[Task prompt]
Filter the entries below down to the lines that hold "Taller".

Stored records

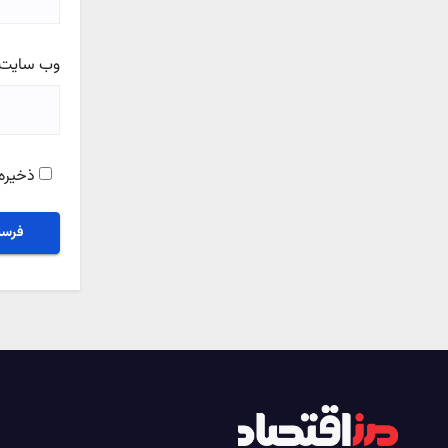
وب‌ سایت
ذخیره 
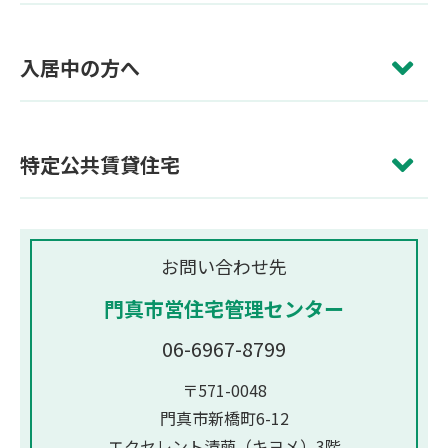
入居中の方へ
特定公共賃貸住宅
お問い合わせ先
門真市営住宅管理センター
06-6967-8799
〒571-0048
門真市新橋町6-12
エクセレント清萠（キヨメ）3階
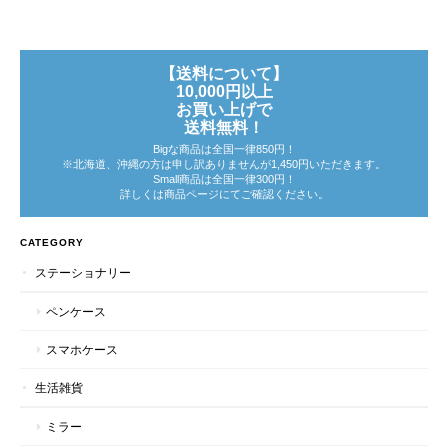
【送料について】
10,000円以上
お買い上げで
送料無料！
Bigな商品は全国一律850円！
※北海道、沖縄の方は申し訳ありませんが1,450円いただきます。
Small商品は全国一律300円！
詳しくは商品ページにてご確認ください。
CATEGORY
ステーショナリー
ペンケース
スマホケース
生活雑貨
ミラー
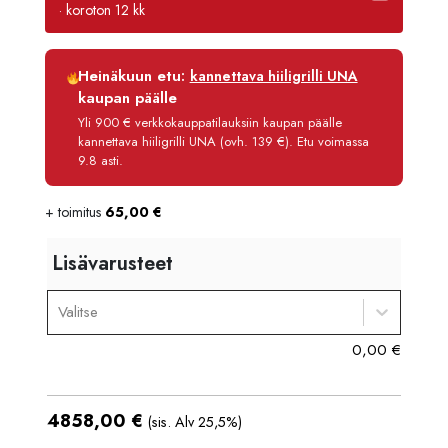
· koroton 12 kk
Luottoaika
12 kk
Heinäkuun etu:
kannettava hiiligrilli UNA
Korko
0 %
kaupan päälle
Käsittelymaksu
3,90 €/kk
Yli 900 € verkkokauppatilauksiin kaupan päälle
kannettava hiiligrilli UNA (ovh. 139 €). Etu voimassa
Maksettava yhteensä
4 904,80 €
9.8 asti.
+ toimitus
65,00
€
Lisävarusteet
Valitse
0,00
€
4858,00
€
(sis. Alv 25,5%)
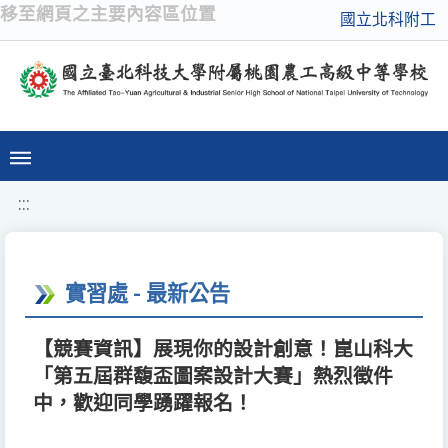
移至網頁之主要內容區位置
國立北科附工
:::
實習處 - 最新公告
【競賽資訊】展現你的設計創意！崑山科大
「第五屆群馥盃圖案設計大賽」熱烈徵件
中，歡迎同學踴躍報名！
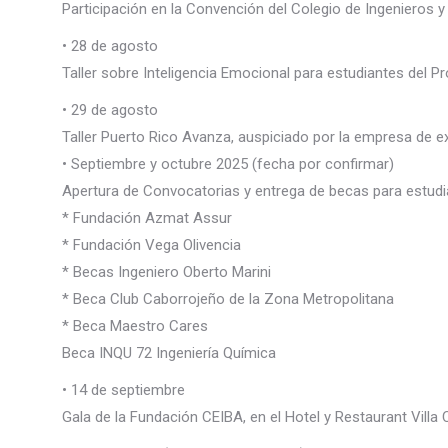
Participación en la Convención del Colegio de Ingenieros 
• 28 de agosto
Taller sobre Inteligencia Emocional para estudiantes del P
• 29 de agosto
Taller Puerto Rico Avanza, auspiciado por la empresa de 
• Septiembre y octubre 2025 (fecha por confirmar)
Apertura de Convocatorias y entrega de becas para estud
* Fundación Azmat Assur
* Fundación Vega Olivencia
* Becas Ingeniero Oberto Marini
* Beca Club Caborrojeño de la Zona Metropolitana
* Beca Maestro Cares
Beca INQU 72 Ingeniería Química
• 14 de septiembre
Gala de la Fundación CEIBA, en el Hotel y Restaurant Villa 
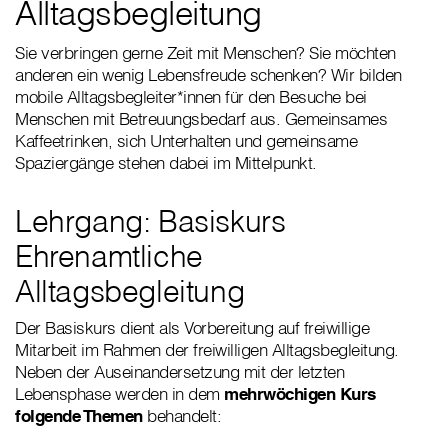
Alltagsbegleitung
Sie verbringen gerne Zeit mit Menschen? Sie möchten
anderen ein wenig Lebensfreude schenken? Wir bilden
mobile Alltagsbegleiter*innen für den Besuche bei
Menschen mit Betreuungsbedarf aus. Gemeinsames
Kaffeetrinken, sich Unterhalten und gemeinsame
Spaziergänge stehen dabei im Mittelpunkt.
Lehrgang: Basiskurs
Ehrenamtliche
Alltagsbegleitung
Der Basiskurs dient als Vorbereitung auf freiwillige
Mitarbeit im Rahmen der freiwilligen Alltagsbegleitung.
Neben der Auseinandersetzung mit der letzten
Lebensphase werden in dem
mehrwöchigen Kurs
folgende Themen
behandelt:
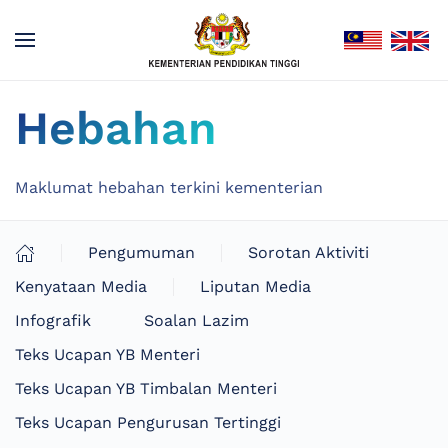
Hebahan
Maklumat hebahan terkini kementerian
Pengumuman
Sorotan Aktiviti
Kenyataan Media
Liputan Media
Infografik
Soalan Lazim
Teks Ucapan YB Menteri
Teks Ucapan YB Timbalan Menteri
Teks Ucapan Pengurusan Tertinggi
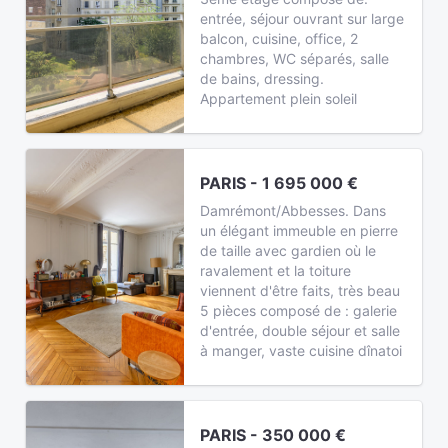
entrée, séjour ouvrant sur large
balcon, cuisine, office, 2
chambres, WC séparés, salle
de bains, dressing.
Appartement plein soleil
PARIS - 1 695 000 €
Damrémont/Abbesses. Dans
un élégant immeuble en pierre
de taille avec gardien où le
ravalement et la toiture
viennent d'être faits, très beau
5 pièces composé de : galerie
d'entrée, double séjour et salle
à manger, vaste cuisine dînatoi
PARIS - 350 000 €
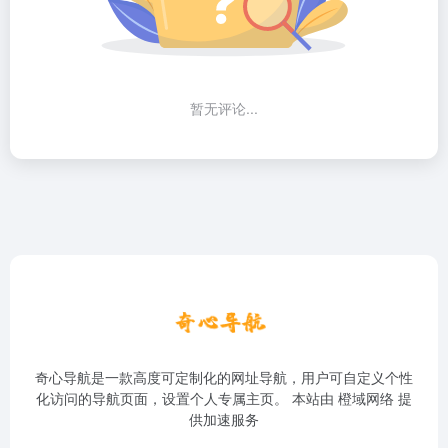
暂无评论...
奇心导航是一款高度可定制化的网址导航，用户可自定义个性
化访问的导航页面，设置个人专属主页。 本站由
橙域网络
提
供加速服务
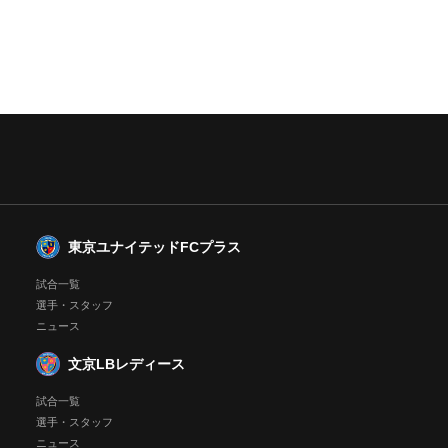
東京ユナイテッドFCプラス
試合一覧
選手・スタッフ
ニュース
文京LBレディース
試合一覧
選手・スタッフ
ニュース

[Answer section]
Taller sobre Inteligencia Emocional para estudiantes del P
Taller Puerto Rico Avanza, auspiciado por la empresa de 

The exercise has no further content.